I also grew up feeling that other people's happiness was somehow my responsibility, though I have long since come to understand that it is only through a person's own awareness and being that the freedom of joy can emerge. That joy can be shared, which is something I definitely do. Somewhere along the way I have learned that I can live with my compassionate heart available to share joy and sorrow, yet feel safer, and can even at times offer a safe space for others to experience themselves more fully too. It is my yoga practice that seems to have shifted me here.

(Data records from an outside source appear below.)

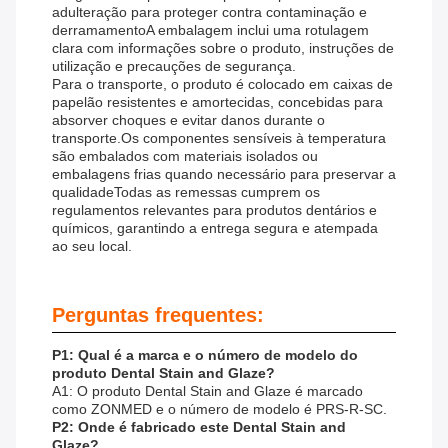
adulteração para proteger contra contaminação e
derramamentoA embalagem inclui uma rotulagem
clara com informações sobre o produto, instruções de
utilização e precauções de segurança.
Para o transporte, o produto é colocado em caixas de
papelão resistentes e amortecidas, concebidas para
absorver choques e evitar danos durante o
transporte.Os componentes sensíveis à temperatura
são embalados com materiais isolados ou
embalagens frias quando necessário para preservar a
qualidadeTodas as remessas cumprem os
regulamentos relevantes para produtos dentários e
químicos, garantindo a entrega segura e atempada
ao seu local.
Perguntas frequentes:
P1: Qual é a marca e o número de modelo do
produto Dental Stain and Glaze?
A1: O produto Dental Stain and Glaze é marcado
como ZONMED e o número de modelo é PRS-R-SC.
P2: Onde é fabricado este Dental Stain and
Glaze?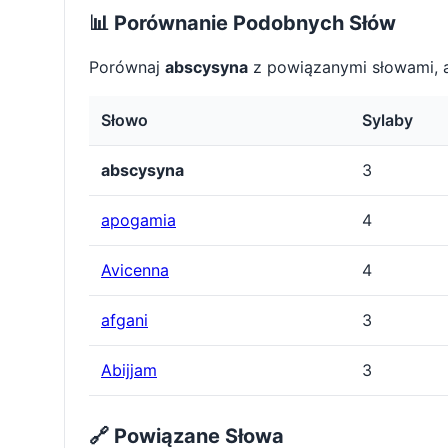
📊 Porównanie Podobnych Słów
Porównaj
abscysyna
z powiązanymi słowami, 
Słowo
Sylaby
abscysyna
3
apogamia
4
Avicenna
4
afgani
3
Abijjam
3
🔗 Powiązane Słowa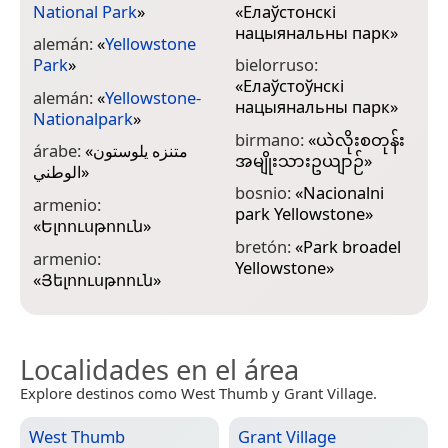
National Park
»
«
Елаўстонскі
c
нацыянальны парк
»
alemán:
«
Yellowstone
K
Park
»
bielorruso:
c
«
Елаўстоўнскі
alemán:
«
Yellowstone-
нацыянальны парк
»
c
Nationalpark
»
birmano:
«
ယဲလိုးစတုန်း
c
árabe:
«
متنزه يلوستون
အမျိုးသားဥယျာဉ်
»
الوطني
»
c
bosnio:
«
Nacionalni
н
armenio:
park Yellowstone
»
«
Ելոուսթոուն
»
c
bretón:
«
Park broadel
«
armenio:
Yellowstone
»
ව
«
Յելոուսթոուն
»
Localidades en el área
Explore destinos como West Thumb y Grant Village.
West Thumb
Grant Village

It boils down in some ways to releasing attachment to outcome, making the offering without the goal of making the offering, rather by simply being available to be offering. In this framework we cannot give away anything, nor lose nor gain. Oh that doesn't sound easy, does it?

It is not impossible to practice strengthening this sense of safety in openness. Just as we might practice sending compassion in a meditation towards someone for whom we have not always felt positive feelings, or we might now see others' behavior in terms of conditions of pain and suffering rather than letting it jerk our reactive nature around; we can learn to see and label dangers, and get more familiar with recognizing and using the strengths within us.

It all begins with the breath and cultivating awareness. That really is a simple exploration that can last your whole life! The physical yoga practice helps enormously with this, in my opinion. Breathing is a mechanism of balance, and balance offers the equanimity of a much wider range of motion whether it is the heart or the feet in motion. Through a sequence of Asana, tensions can be released that allow access to muscular strength and flexibility. The movement of the muscles and deeper support they can offer the bones, the greater a sense of foundation to every posture, every action. The process of gaining awareness, of stretching and strengthening, of focusing on moving within the movements of the inhale and exhale, produces a most amazing increase in the body's ability to feel ease with what is actually so. This enables movement in the emotional world as well as the physical one. Access to strength while remaining relaxed is a beautiful way to describe how the heart can be open, yet not be subject to changing conditions or harmed from operating without foundational support.

There are spiritual and other energetic practices that strengthen the heart and its ability to let go of the attachments that cause so much pain. Something as simple as a Mudra (hand posture in this case) of balance and grace as with Anjali Mudra (fingers gently resting upon each other, base of palms touching loosely resembling "Prayer" hands), of protection, as with Vaikhara, the shield (thumbs tucked into fists, forearms crossed in front of chest with hands held against the body), can help marshal the energy body's resources. I also find Garuda Mudra, (Eagle) of hooked thumbs, crossed wrists held with palms facing the heart to be particularly healing for feelings of being trapped in conditional nature. This is just one more tool to help balance energies, balance out the mind-body authority struggles, and give heart energy a little more support!

Locking up the movements of the heart will not hold them, just like holding one's breath will not stop the moment. As awareness grows, attention becomes more focused, breath becomes more available to the energetic needs of the body, and the body can develop in its ways of supporting alignment and finding balance. In this way the heart can also begin to feel more freedom. It is not something a person makes happen, it will happen on its own as the practice supports that opening.